By my count, this is my fifth YourWeatherBlog piece about the Katla volcano since the summer of 2010 (read previous entries here, here, here and — oh yes — here ). Remember, it was April of 2010 when Katla’s neighbor Eyjafjallajökull erupted and brought trans-Atlantic and western European air traffic to a near standstill. The underlying thought was (and is), If Eyjafjallajökull could do that (shut down air traffic), imagine what the larger Katla could do!
The Katla volcano is partially covered by the Mýrdalsjökull glacier. And it is larger. By some estimates much larger. Experts cite the last major eruption of Katla in 1918 as being five times larger than 2010′s Eyjafjallajökull which threw volcanic ash miles into the atmosphere and grounded vast amounts of air traffic for six days.

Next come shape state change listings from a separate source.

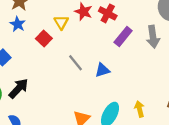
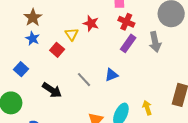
red cross: (108, 13) -> (126, 22), moved
gray line: (75, 63) -> (84, 80), moved
black arrow: (19, 88) -> (52, 90), moved, turned 84

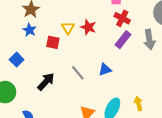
red star: (91, 23) -> (88, 27), moved
red square: (57, 50) -> (53, 42), turned -32
black arrow: (52, 90) -> (46, 82), turned -84

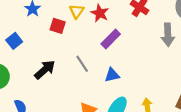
purple rectangle: (123, 40) -> (111, 39), moved
blue triangle: (105, 70) -> (112, 75), moved

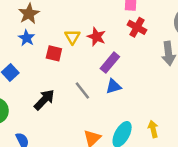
blue triangle: (112, 75) -> (114, 86), moved

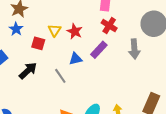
purple rectangle: (110, 63) -> (99, 50), moved
blue triangle: (114, 86) -> (76, 59), moved
black arrow: (44, 100) -> (28, 71), moved

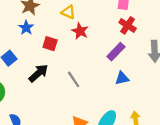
yellow triangle: (54, 30) -> (68, 12), moved, turned -40
red star: (75, 31) -> (80, 31), moved
blue triangle: (76, 59) -> (122, 78), moved

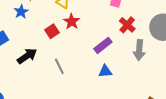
red cross: (128, 25) -> (127, 25), moved
red square: (50, 44) -> (52, 31), moved, turned 32

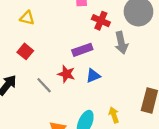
red star: (72, 22) -> (66, 74), moved
purple rectangle: (103, 45) -> (82, 50), turned 36

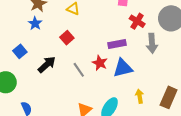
blue triangle: (93, 76) -> (123, 68), size x1.5
yellow arrow: (114, 115) -> (140, 96), moved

Might a major Katla eruption ground air traffic for a longer period and might the ash cloud spread much farther from Iceland? Most experts agree yes and yes. Those experts include ImpactWeather’s in-house geologist Fred Schmude who comments that the next Katla eruption will likely be a VEI (Volcanic Explosivity Index) 5, Plinian-type eruption as compared to the 1918 Katla eruption which was classified as a VEI 4 or perhaps a VEI 5. Eyjafjallajökull’s 2010 eruption was classified as VEI 4.
What does history tell us? It’s not good. Katla, since 930, has erupted 16 times at intervals of 13-95 years. It’s been 94 years since the VEI4/5 eruption of 1918. Presently, this is one of the longest periods of dormancy in its history. One way or another, it seems Katla is about to go into the record books.